労働条件の引き下げ
労働組合より労働条件の引き下げの指摘を受けたX社の事例(対 労働組合)
X社:40年来、建設業を営む老舗企業
ある日、労働組合より団体交渉を行う旨の通知がFAXにて突然流されてきた。
団体組合からの要求は30項目に及んだ。30項目の中身で最も厄介だと思われたのは、労働条件の引き下げであった。
労働組合の役員となったC氏は自主都合で退職した元従業員であり、退職後X社に対し団体交渉を申し入れてきた。
C氏は、在職当時、現場責任者の任にあったが、現場責任者を任せられる技能がなく、現場責任者を任せるのは、年に1度程度であった。
現場責任者が不足し、C氏に現場責任者を任せたときに、現場責任者手当を支給した。

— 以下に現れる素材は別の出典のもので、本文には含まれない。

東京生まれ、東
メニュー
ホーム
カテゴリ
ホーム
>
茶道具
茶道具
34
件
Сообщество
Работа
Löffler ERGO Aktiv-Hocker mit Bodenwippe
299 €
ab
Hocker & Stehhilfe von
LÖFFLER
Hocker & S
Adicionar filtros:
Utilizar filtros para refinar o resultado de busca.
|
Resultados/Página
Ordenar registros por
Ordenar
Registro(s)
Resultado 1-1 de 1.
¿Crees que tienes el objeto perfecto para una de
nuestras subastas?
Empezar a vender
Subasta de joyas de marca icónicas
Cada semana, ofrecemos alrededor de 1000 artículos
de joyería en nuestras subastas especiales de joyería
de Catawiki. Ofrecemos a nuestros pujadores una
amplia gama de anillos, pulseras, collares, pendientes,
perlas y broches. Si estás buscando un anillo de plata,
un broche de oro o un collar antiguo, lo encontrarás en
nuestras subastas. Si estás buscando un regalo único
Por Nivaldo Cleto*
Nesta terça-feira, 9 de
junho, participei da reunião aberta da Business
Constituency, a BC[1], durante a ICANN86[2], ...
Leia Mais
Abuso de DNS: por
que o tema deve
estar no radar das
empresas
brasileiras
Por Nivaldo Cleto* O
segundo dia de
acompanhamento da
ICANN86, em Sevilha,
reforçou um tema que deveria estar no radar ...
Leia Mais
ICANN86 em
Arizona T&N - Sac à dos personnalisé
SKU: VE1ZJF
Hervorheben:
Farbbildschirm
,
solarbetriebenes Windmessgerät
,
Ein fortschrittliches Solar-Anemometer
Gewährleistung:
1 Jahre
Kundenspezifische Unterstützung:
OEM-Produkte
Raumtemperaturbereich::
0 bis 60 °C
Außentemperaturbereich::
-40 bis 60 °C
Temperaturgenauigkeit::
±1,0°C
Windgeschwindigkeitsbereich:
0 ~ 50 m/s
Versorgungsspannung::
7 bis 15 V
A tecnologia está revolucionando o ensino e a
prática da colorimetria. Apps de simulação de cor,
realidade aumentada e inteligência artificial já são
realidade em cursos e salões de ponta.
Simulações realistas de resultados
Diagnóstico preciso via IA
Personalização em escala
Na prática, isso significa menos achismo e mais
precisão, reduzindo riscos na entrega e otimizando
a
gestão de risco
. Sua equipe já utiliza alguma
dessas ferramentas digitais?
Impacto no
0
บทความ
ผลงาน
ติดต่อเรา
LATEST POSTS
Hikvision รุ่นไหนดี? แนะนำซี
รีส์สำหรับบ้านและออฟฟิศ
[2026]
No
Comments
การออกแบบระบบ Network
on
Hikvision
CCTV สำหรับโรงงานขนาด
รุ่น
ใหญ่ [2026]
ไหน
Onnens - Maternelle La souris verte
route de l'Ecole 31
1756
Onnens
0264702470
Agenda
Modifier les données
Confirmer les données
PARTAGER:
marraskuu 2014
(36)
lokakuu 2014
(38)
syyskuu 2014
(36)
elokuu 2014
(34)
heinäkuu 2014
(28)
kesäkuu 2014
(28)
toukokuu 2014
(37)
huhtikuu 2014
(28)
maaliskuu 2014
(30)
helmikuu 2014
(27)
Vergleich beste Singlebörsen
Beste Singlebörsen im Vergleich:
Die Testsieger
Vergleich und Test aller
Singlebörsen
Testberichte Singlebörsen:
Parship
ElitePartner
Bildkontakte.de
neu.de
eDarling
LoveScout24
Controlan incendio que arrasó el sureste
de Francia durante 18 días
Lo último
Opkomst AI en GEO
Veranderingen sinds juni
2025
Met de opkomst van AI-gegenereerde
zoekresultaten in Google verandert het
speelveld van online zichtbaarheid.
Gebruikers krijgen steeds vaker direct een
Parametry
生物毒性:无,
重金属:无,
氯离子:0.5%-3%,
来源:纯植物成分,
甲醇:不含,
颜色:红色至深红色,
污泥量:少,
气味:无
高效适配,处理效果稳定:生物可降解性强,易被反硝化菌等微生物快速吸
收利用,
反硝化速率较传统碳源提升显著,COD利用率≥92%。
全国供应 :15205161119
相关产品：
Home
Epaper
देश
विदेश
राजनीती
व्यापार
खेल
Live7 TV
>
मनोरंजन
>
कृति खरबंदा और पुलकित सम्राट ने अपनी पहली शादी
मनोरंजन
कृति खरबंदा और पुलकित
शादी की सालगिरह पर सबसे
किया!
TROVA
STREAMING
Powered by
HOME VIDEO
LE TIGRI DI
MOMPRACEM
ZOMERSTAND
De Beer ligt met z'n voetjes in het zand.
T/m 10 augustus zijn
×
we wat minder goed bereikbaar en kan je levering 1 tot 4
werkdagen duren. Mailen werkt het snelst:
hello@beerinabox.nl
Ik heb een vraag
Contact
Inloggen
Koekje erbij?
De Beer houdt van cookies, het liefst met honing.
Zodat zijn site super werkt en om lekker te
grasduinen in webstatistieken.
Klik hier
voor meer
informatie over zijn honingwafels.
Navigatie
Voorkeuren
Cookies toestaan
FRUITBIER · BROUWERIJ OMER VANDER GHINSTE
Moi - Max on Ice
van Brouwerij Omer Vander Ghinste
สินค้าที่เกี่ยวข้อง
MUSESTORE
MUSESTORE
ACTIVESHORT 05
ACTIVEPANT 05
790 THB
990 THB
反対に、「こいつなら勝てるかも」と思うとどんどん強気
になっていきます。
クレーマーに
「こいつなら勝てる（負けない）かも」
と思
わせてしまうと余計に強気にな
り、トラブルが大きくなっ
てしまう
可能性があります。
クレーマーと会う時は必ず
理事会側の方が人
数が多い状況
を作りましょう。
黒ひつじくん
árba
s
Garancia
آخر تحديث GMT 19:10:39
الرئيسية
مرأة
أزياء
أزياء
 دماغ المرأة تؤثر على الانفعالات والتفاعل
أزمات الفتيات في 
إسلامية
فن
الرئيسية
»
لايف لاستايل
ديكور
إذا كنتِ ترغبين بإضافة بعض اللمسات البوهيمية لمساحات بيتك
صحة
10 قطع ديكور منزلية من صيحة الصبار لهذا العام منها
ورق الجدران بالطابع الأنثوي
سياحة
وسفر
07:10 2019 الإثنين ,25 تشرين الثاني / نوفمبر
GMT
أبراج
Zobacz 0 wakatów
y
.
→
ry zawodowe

作業期間の5ヶ月が経過し、現場が終了したため、現場責任者手当は支給されなくなった。その後、3年が経過し、C氏はX社を自主都合で退職した。
問題の「現場手当」を労働組合の要求通りに計算すると、90万円となった。
現場責任者手当は、現場の責任者に支給されていたが、多少、支給基準があいまいな部分があった。
当社スタッフ立ち合いの上での団体交渉の結果、30万円程度まで引き下げることができ、無事に交渉を終了することができた。
当事務所からのワンポイントアドバイス
- 就業規則により、諸手当の支給基準を明確化する。
- 従来の慣行を見直すとともに、様々な工夫をし、労働時間の削減に努める。
- 労働組合からの要求は様々なものがある。話し合いの姿勢は大切であるが、企業体力に合わないものもあるので、無理をしてはいけない。